I see phantom syndrome in how ethnic Koreans identify themselves — it’s like pain in an amputated limb. This pain is mutual: there are almost no ethnic Koreans in Korea now, and ethnic Koreans are not part of the Korean nation anymore.

I spent a lot of time thinking about the meaning of a ‘united nation’. I have a hope that if Koreans try thinking about their identity more often, North and South Korea will reunite one day.

I have a hope that if Koreans try thinking about their identity more often, North and South Korea will reunite one day.

I usually talk to the subject for about two hours, and then spend another half an hour taking a portrait. I think that a good photograph is the one that lets me discover something new. This happens only when you get used to the environment and lose the tourist outlook on things.

I started my project with questionnaires, where I asked people to answer the questions: “Where were you born?”, “Where did your parents use to live?”, “How did you end up in Ukraine?” and so on. Some of them asked me where I was from, and were worried whether I am ever going to show these pictures in North Korea.
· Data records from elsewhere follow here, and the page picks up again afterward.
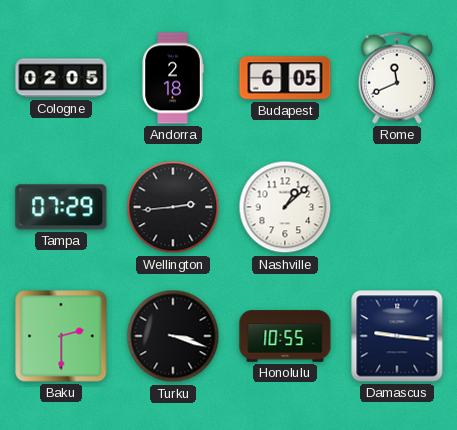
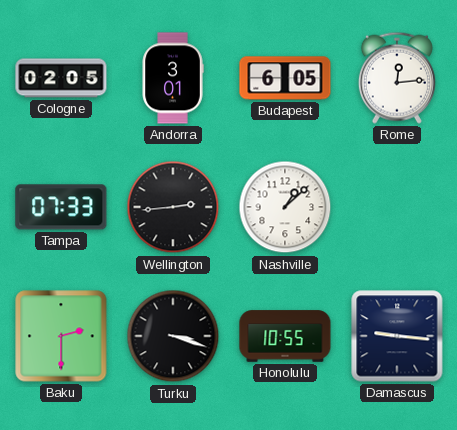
Andorra: 2:18 -> 3:01
Rome: 11:41 -> 12:14
Tampa: 07:29 -> 07:33
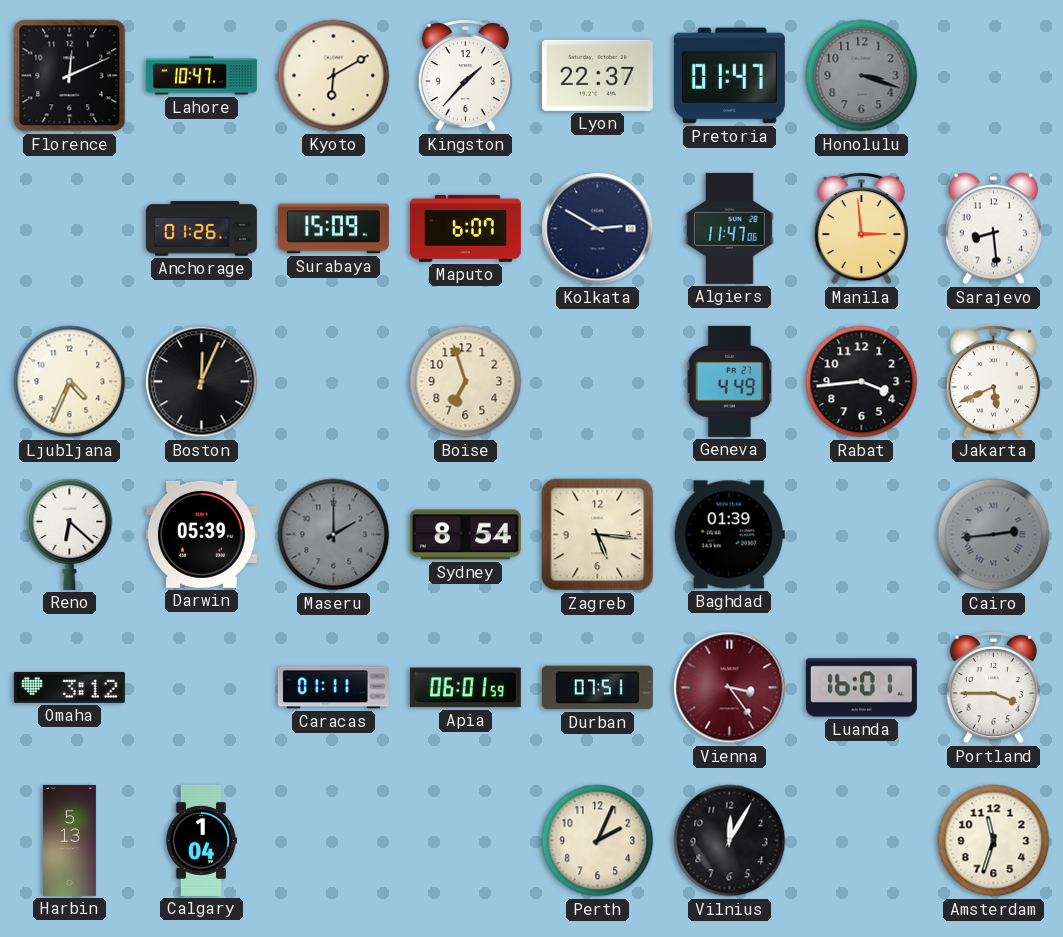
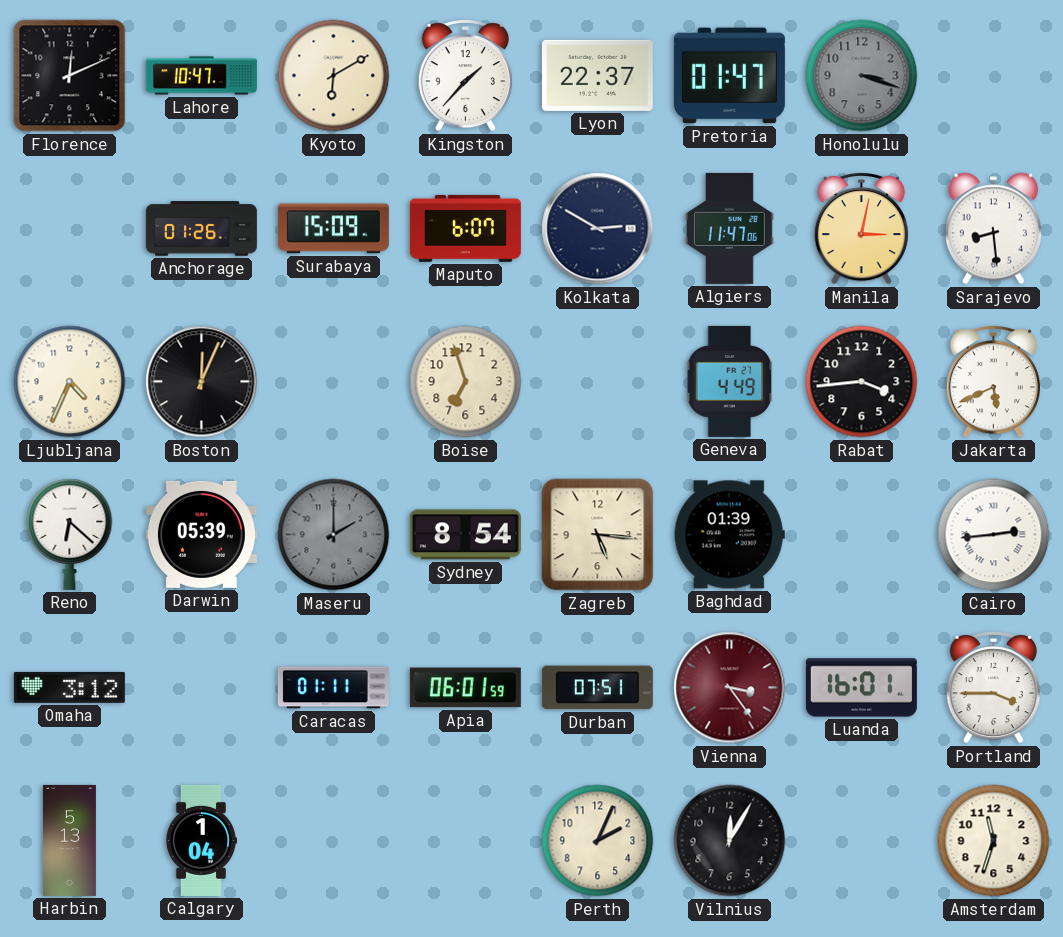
Manila: 2:59 -> 3:02
Cairo dial: grey -> white
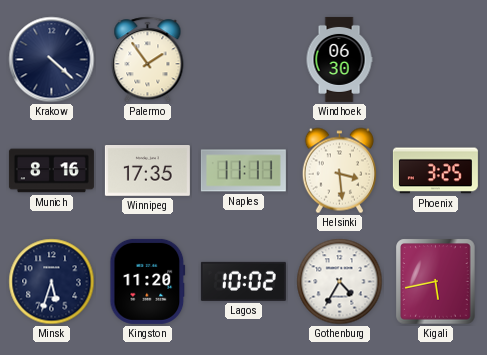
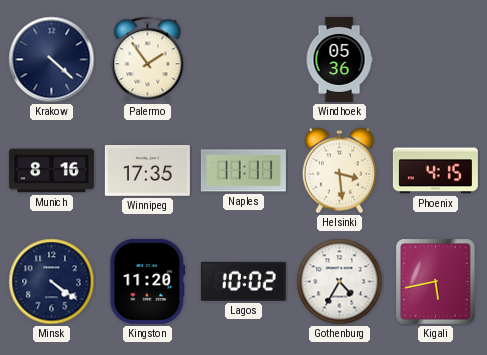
Windhoek: 06:30 -> 05:36
Phoenix: 3:25 -> 4:15
Minsk: 5:33 -> 4:21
It has been 80 years after the deportation, and almost nobody from the first generation deportees is alive — I met only two people. My pictures mostly feature Koreans from the second, third, and fourth generations. None of them is thinking about going back to Korea; and almost none of them speaks Korean. They have retained few things from their culture, probably only in interior — small tables or cutout calendars on the wall. Their faces are almost the only thing that speaks to their roots.